(Stored data entries)
──────

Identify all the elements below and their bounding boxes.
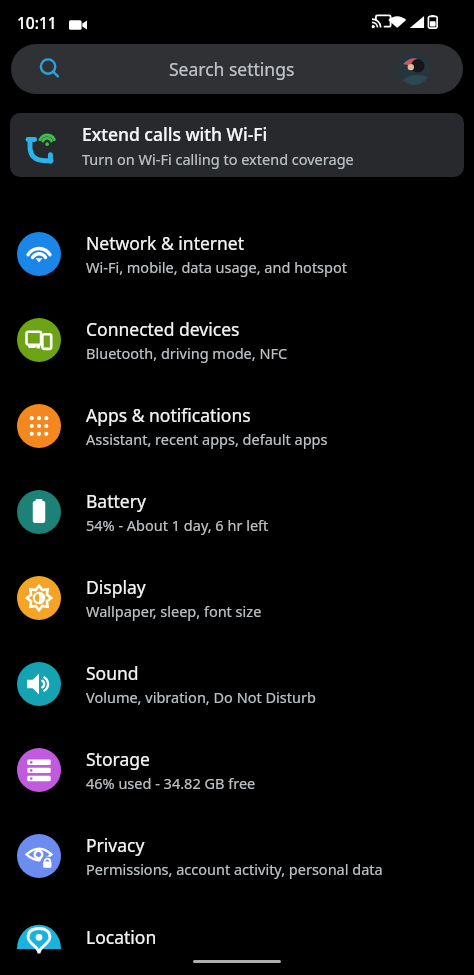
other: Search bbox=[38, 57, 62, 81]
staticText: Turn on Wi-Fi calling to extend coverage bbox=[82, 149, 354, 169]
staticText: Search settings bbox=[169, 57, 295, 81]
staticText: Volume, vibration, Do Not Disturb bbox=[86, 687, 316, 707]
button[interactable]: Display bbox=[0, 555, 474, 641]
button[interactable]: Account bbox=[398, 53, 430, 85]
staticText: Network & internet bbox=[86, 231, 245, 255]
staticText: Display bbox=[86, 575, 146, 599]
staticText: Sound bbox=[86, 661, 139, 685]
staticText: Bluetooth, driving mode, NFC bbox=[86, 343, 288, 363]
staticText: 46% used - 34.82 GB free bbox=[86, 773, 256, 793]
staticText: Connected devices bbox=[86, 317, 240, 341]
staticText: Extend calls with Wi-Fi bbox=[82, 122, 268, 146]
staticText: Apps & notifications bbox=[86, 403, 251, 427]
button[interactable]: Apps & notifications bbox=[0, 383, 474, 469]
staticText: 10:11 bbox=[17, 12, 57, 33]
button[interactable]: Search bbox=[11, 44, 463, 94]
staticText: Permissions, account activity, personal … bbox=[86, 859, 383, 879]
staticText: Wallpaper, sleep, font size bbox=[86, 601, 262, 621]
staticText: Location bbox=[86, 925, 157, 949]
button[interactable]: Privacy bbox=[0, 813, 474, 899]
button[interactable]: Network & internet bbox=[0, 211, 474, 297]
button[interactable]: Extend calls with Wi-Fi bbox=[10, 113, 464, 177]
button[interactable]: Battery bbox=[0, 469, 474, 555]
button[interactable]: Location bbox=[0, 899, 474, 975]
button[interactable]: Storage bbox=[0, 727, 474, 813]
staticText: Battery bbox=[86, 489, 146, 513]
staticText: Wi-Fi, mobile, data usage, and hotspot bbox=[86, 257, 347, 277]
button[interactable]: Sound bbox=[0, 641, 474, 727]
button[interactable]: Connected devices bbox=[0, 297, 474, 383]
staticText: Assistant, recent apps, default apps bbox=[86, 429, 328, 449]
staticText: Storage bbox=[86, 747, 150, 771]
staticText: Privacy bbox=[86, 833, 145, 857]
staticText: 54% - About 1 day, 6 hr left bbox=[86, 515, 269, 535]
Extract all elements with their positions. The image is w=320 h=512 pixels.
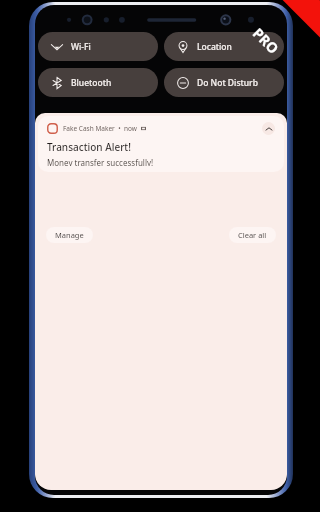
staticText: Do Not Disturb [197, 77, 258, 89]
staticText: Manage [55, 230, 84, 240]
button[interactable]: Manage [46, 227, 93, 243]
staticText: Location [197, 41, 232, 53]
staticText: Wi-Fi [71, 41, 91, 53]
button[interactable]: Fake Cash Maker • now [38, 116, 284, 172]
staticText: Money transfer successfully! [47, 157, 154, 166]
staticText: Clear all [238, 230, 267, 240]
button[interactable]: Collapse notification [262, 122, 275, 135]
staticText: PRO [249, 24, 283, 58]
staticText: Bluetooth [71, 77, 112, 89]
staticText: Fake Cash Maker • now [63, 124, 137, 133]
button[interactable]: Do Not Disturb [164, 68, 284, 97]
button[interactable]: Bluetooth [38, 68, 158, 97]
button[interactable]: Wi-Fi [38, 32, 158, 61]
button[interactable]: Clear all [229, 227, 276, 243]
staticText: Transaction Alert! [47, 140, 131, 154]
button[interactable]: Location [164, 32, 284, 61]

──────

The entries above need to be output again in full, exactly, and without pictures.

- [TASK ANSWER]:
Identify all the elements below and their bounding boxes.
other: Search bbox=[38, 57, 62, 81]
staticText: Turn on Wi-Fi calling to extend coverage bbox=[82, 149, 354, 169]
staticText: Search settings bbox=[169, 57, 295, 81]
staticText: Volume, vibration, Do Not Disturb bbox=[86, 687, 316, 707]
button[interactable]: Display bbox=[0, 555, 474, 641]
button[interactable]: Account bbox=[398, 53, 430, 85]
staticText: Network & internet bbox=[86, 231, 245, 255]
staticText: Display bbox=[86, 575, 146, 599]
staticText: Sound bbox=[86, 661, 139, 685]
staticText: Bluetooth, driving mode, NFC bbox=[86, 343, 288, 363]
staticText: 46% used - 34.82 GB free bbox=[86, 773, 256, 793]
staticText: Connected devices bbox=[86, 317, 240, 341]
staticText: Extend calls with Wi-Fi bbox=[82, 122, 268, 146]
staticText: Apps & notifications bbox=[86, 403, 251, 427]
button[interactable]: Apps & notifications bbox=[0, 383, 474, 469]
staticText: 10:11 bbox=[17, 12, 57, 33]
button[interactable]: Search bbox=[11, 44, 463, 94]
staticText: Permissions, account activity, personal … bbox=[86, 859, 383, 879]
staticText: Wallpaper, sleep, font size bbox=[86, 601, 262, 621]
staticText: Location bbox=[86, 925, 157, 949]
button[interactable]: Privacy bbox=[0, 813, 474, 899]
button[interactable]: Network & internet bbox=[0, 211, 474, 297]
button[interactable]: Extend calls with Wi-Fi bbox=[10, 113, 464, 177]
button[interactable]: Battery bbox=[0, 469, 474, 555]
button[interactable]: Location bbox=[0, 899, 474, 975]
button[interactable]: Storage bbox=[0, 727, 474, 813]
staticText: Battery bbox=[86, 489, 146, 513]
staticText: Wi-Fi, mobile, data usage, and hotspot bbox=[86, 257, 347, 277]
button[interactable]: Sound bbox=[0, 641, 474, 727]
button[interactable]: Connected devices bbox=[0, 297, 474, 383]
staticText: Assistant, recent apps, default apps bbox=[86, 429, 328, 449]
staticText: Storage bbox=[86, 747, 150, 771]
staticText: Privacy bbox=[86, 833, 145, 857]
staticText: 54% - About 1 day, 6 hr left bbox=[86, 515, 269, 535]
Extract all elements with their positions. The image is w=320 h=512 pixels.
staticText: Do Not Disturb [197, 77, 258, 89]
staticText: Manage [55, 230, 84, 240]
button[interactable]: Manage [46, 227, 93, 243]
staticText: Location [197, 41, 232, 53]
staticText: Wi-Fi [71, 41, 91, 53]
button[interactable]: Fake Cash Maker • now [38, 116, 284, 172]
staticText: Money transfer successfully! [47, 157, 154, 166]
staticText: Clear all [238, 230, 267, 240]
button[interactable]: Collapse notification [262, 122, 275, 135]
staticText: PRO [249, 24, 283, 58]
staticText: Bluetooth [71, 77, 112, 89]
staticText: Fake Cash Maker • now [63, 124, 137, 133]
button[interactable]: Do Not Disturb [164, 68, 284, 97]
button[interactable]: Bluetooth [38, 68, 158, 97]
button[interactable]: Wi-Fi [38, 32, 158, 61]
button[interactable]: Clear all [229, 227, 276, 243]
staticText: Transaction Alert! [47, 140, 131, 154]
button[interactable]: Location [164, 32, 284, 61]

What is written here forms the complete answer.